#### [Your task]
Write out each record below, word for word.
+++ Information supplied +++
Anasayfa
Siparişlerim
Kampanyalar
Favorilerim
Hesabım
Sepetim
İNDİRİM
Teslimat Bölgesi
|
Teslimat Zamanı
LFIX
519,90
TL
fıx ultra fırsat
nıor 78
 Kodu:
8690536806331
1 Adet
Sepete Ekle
+++
#### [Answer for the task]
Anasayfa
Siparişlerim
Kampanyalar
Favorilerim
Hesabım
Sepetim
İNDİRİM
Teslimat Bölgesi
|
Teslimat Zamanı
LFIX
519,90
TL
fıx ultra fırsat
nıor 78
 Kodu:
8690536806331
1 Adet
Sepete Ekle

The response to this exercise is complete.